Provas para concursos do IBGE já tinham sido suspensas em razão do corte dos valores

Os concursos para contratação de recenseadores foram suspensos no começo de março
Legenda: Os concursos para contratação de recenseadores foram suspensos no começo de março
Foto: Reprodução/IBGE

O secretário especial de Fazenda do Ministério da Economia, Waldery Rodrigues, informou, nesta sexta-feira (23), que o Censo Demográfico 2021 será adiado. O motivo é a falta de recursos pelo Orçamento, o que inviabiliza a pesquisa. As informações são do portal G1.

"As consequências e gestão para um novo Censo serão comunicadas ao longo desse ano, em particular em decisões tomadas na Junta de Execução Orçamentária", declarou, ressaltando a inexistência de previsão orçamentária.

Os parlamentares, durante tramitação do Orçamento no Congresso Nacional, já tinham cortado os valores destinados ao Censo — a fatia caiu de R$ 2 bilhões para R$ 71 milhões. O presidente Jair Bolsonaro sancionou nesta quinta-feira (22), último dia do prazo legal, a lei orçamentária de 2021. A sanção foi confirmada pelo Palácio do Planalto.

O Instituto Brasileiro de Geografia e Estatística (IBGE), responsável pelo Censo, informou, em nota divulgada em março, que o corte de recursos inviabilizava a pesquisa. Os concursos para contratação de recenseadores, inclusive, foram suspensos no começo deste mês.

"As razões do adiamento foram colocadas no momento em que o Censo não teve o recurso alocado no processo orçamentário e, como falado aqui, novas decisões sobre alocação e realização do Censo têm a fase preparatória, serão comunicadas, sempre atentando para as orientações que, do ponto de vista da saúde, vierem determinadas pelo Ministério da Saúde", afirmou Rodrigues.

A última contagem da população foi realizada no Censo Demográfico de 2010.

Fragilização de ações após pandemia

A direção do IBGE afirmou, em março, que as ações do Governo após a pandemia seriam "fragilizadas" sem a realização do Censo, pois haveria "ausência das informações que alicerçam as políticas públicas com impactos no território brasileiro, particularmente em seus municípios".

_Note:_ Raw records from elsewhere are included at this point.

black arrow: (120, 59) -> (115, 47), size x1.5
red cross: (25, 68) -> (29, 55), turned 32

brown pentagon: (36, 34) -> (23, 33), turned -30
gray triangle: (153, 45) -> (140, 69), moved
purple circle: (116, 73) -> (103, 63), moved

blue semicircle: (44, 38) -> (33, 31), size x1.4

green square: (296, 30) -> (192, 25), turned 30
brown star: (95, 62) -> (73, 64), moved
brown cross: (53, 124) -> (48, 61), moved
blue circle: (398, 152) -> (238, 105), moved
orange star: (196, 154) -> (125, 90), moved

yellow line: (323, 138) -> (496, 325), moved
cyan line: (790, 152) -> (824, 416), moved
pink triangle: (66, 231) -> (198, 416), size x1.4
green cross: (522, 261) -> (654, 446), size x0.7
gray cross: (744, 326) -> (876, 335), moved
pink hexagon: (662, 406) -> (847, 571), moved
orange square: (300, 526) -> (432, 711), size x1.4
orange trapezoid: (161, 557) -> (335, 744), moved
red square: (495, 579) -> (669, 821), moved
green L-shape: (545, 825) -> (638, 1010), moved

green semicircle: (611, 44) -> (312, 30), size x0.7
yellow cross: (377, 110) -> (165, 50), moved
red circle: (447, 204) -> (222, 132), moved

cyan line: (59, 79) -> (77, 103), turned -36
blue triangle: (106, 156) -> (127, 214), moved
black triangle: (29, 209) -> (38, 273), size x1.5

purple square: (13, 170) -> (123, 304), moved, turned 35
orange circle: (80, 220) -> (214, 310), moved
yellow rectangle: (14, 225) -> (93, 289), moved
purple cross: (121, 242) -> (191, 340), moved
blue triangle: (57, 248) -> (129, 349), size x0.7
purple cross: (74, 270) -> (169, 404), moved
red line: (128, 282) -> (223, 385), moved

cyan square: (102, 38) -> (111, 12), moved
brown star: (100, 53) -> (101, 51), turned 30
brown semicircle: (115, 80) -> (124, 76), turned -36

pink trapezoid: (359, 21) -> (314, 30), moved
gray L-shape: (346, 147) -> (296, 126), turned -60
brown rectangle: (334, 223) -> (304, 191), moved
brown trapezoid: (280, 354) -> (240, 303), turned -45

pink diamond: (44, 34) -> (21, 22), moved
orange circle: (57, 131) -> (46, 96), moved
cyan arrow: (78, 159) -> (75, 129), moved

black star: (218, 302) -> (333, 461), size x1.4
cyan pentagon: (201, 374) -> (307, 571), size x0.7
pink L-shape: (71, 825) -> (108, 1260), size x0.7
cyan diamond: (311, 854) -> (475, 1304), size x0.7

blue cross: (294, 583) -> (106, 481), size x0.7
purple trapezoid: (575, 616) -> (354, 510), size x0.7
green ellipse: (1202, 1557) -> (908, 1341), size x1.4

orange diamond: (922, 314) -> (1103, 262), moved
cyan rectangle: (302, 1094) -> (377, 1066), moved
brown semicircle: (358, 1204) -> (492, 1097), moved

A afirmação foi feita pela então presidente do IBGE, Susana Cordeiro Guerra, e o diretor de Pesquisas, Eduardo Rios-Neto, em artigo publicado pelo jornal O Globo, o qual foi inclusive reproduzido na página do órgão. Susana Guerra pediu demissão do cargo em razão do adiamento.

No texto, o IBGE destaca que está se preparando para realizar o Censo desde 2020, tendo até inovado no aprimoramento das formas de trabalhar em razão das adversidades relativas à pandemia.

"Além de ser um instrumento fundamental para o pacto federativo e a calibragem da democracia representativa, a contagem da população permite a determinação dos públicos-alvo de todas as políticas públicas nos âmbitos federal, estadual e municipal. Para destacar o caso mais em evidência, o da pandemia, o Censo Demográfico permitirá detalhar a população em risco (por idade e sexo) para campanhas de vacinação, destacando as condições de infraestrutura domiciliar e arranjos domiciliares que favorecem maior ou menor difusão do contágio. Além disso, as condições de superação e recuperação no período pós-pandêmico serão também calibradas por estes dados", destacou o órgão.

Os dados da população pesquisada pelo Censo são usados para repasses do Fundo de Participação dos Municípios (FPM) e para várias outras transferências da União para estados e municípios, as quais impactam os orçamentos públicos de modo significativo.

 "Em 2019, do montante total cerca de R$ 396 bilhões que foram transferidos pela União a estados e municípios, cerca de R$ 251 bilhões (65% do total) foram transferências que consideraram dados de população", informou o órgão.